Tuesday 29 November 2011

Dinna, dinna, dinna, dinna, dinna, dinna, dinna, dinna ......


Fuck Guy Fawkes, the Occupy London protest is actually more like batman; it gives you a good feeling knowing he/they’re out there fighting the good fight, just don’t think too hard about it or you’ll realise it’s a bunch of mentalists wearing their pants over their trousers.

I mean seriously, I had a nosey at the protests the other day and the first thing I came across was a cardboard sign claiming 9’11 was a conspiracy. Similarly, a vaguely interesting episode of the Radio 4 programme the Report (broadcast Nov 17th) described how attempts to get the Occupy London lot to support a Tobin/Robin Hood tax had failed because (a) every demand they make requires consensus and (b) as some of the protestors oppose the very existence of banks, a tax on financial transactions was irrelevant.

But, that kind of naïve/stupid/ideological purity at all costs regardless of it achieving nothing of any substance whatsoever/adolescent fucktardness isn’t the point. The actual point is to ignore pretty much anything the protestors say and focus instead on the broader cultural wave they’re riding.

To give just one example here is what a post in the Financial Times FT Alphaville blog said in advance of the Pre-Budget thingy - “The misery can be eased, and the populace comforted, if only Mr Osborne could find a way of making the fattest cats pay more. He underestimates the depth of feeling against this thin layer of full-fat atop the skimmed milk the rest of us are on at his peril. Pay rises to FTSE100 directors, bonuses for bankers at loss-making rescued banks, and rewards to departing failed executives (in both public and private sectors) all fuel the resentment. Austerity is bearable if everyone is paying. If some are seen to escape, then the likely result is something much worse than a few tents outside St Pauls.”

Just chew on that for a second – this is the Financial Times being used to warn the chancellor that he needs to do something about fat cats because of a widespread revulsion about how things are playing out. The Financial Times!

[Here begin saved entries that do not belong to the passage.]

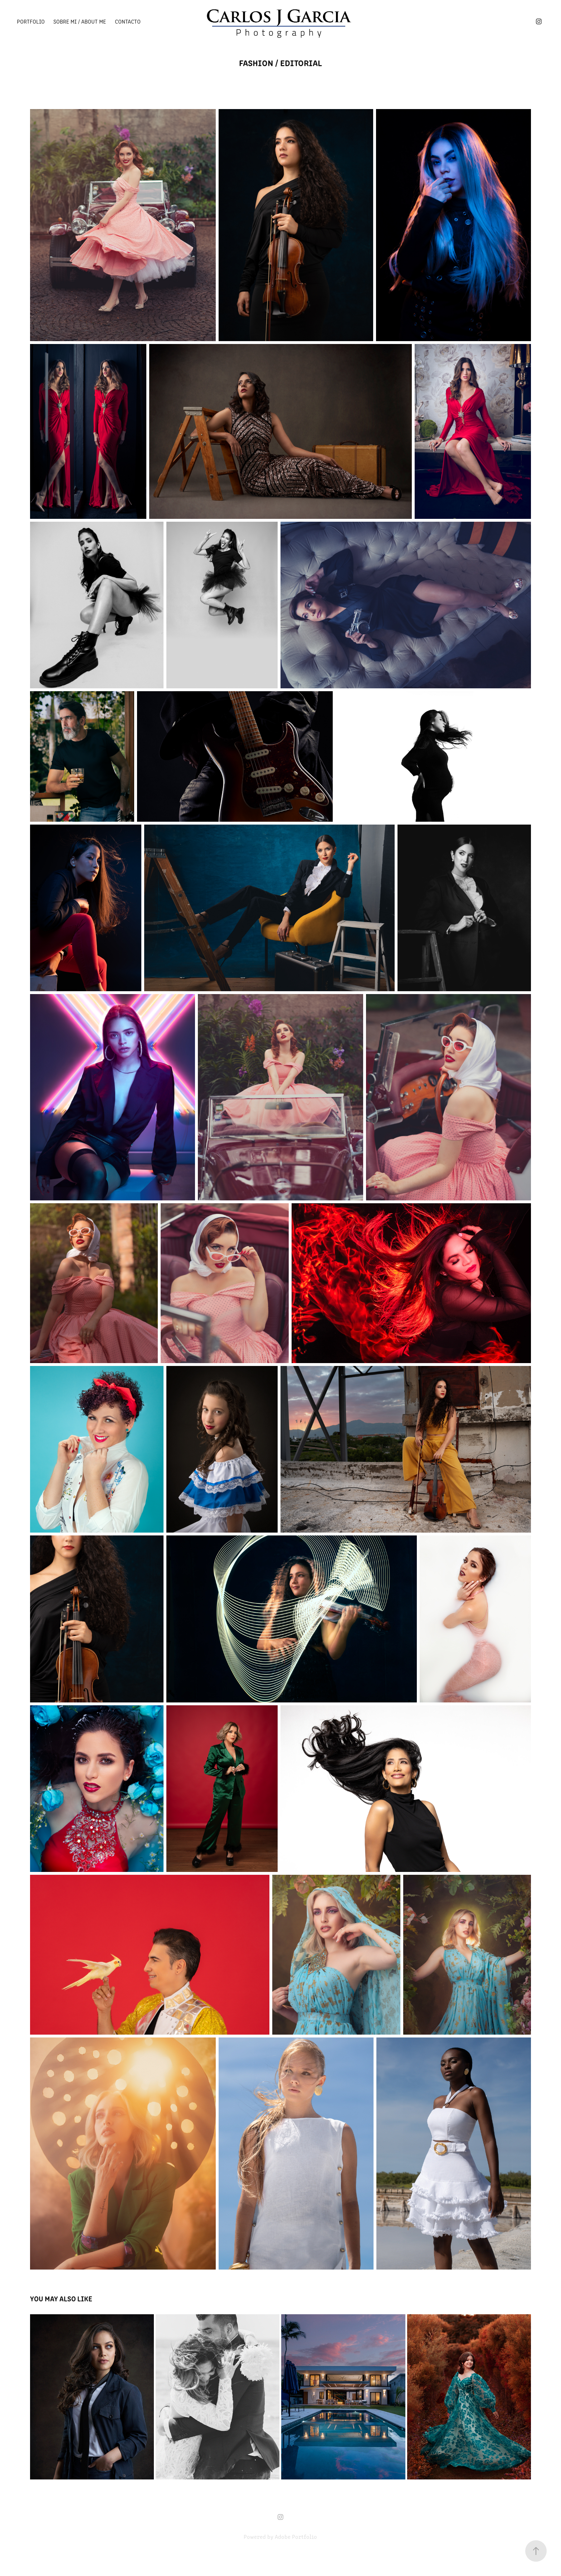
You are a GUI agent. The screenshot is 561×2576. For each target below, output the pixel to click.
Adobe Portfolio (296, 2536)
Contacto (128, 21)
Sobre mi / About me (79, 21)
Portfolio (31, 21)
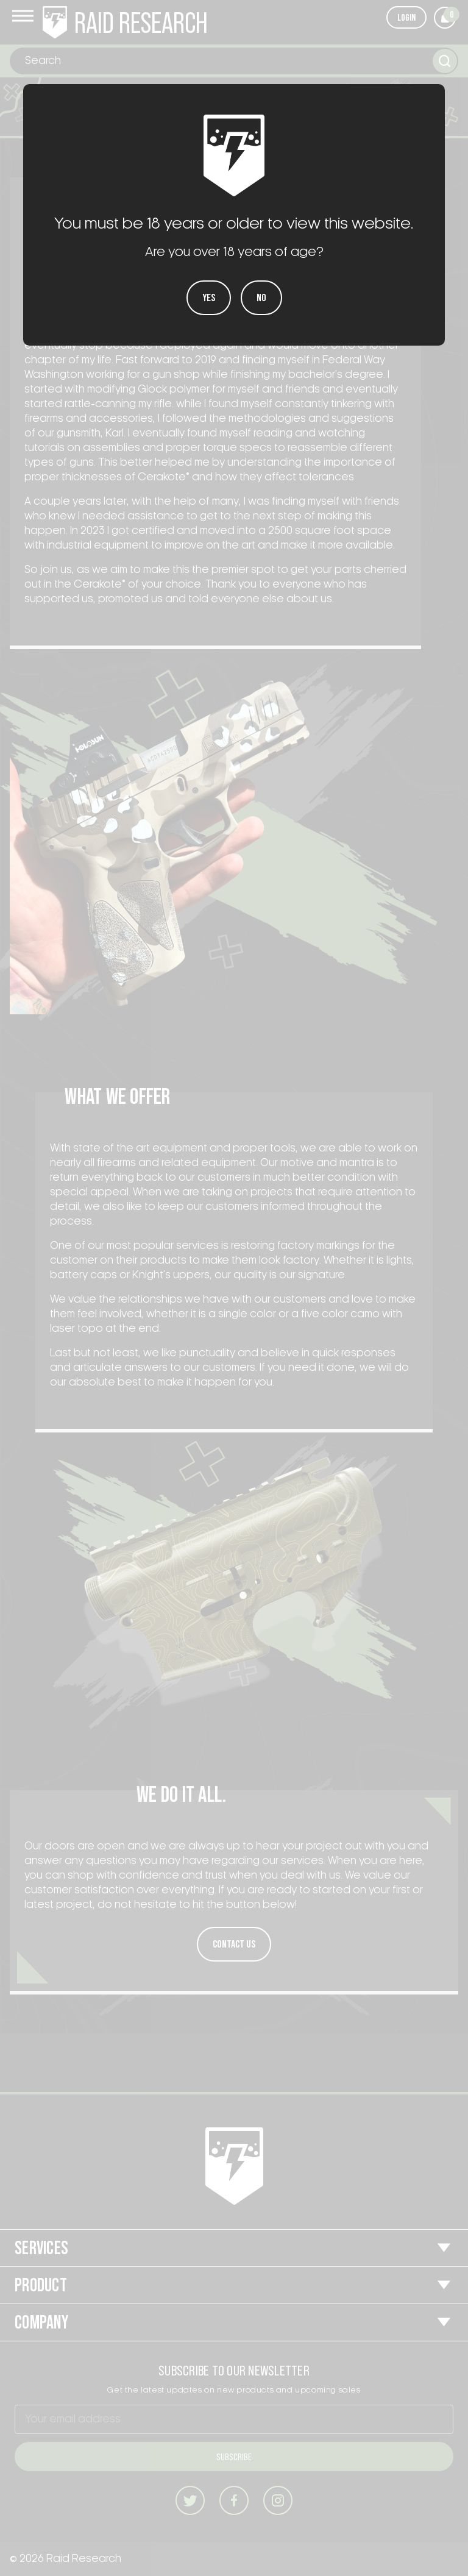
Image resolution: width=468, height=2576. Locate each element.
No (261, 297)
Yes (208, 297)
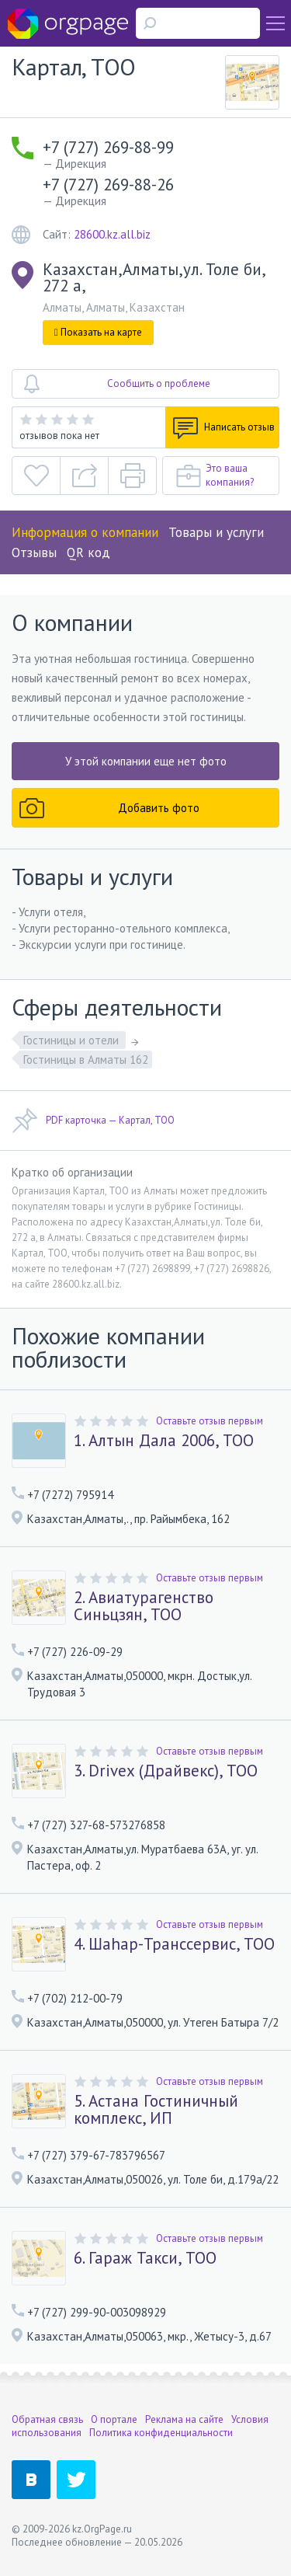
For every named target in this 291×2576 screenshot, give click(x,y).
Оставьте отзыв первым (209, 1420)
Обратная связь (47, 2419)
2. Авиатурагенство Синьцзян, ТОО (143, 1606)
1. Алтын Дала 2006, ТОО (164, 1440)
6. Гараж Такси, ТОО (145, 2258)
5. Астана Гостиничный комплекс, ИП (156, 2110)
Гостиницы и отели (72, 1040)
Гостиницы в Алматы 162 (85, 1059)
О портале (114, 2419)
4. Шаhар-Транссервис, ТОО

Tomorrow’s one day public sector strike similarly epitomises this broader cultural wave. So sure, sure, you can slag off public sector workers for not living in the “real” world as you make arrangements for getting your kids looked after. You could even compare and contrast “gold plated” public sector pensions with the private sector, ignoring in the process how that simply reflects the weakness of private sector trade unionism. But, again that, as with slagging off the Occupy lot as get a haircut, get a job, have a bath mentals, is to miss the point.

Rather, as at least one teacher has put it straightforwardly to me “why should I have to pay for the mess the bankers made?” It’s a fair question, one that simply isn’t getting asked with any meaning by any mainstream politicians of any significance and certainly doesn’t figure in any of their policies. It also taps into what I think (for which read hope going by the pathetic turnouts in the numerous strike votes) is a broader dissatisfaction with the way shit is wherein the legitimacy of established arrangements – we vote for a socio-economic-political elite to get more and more of everything it wants in exchange for us getting a decent pension, a job, a new telly and a future for our kids – is currently being got tae fuck in a fuck me and you, but never them kind of way.


P.S. No this isn't a plea to view things via some puerile end capitalism now vs give the job/wealth creators everything they want cos we’ll all benefit in the long run dichotomy, not least because in the long run we are all dead.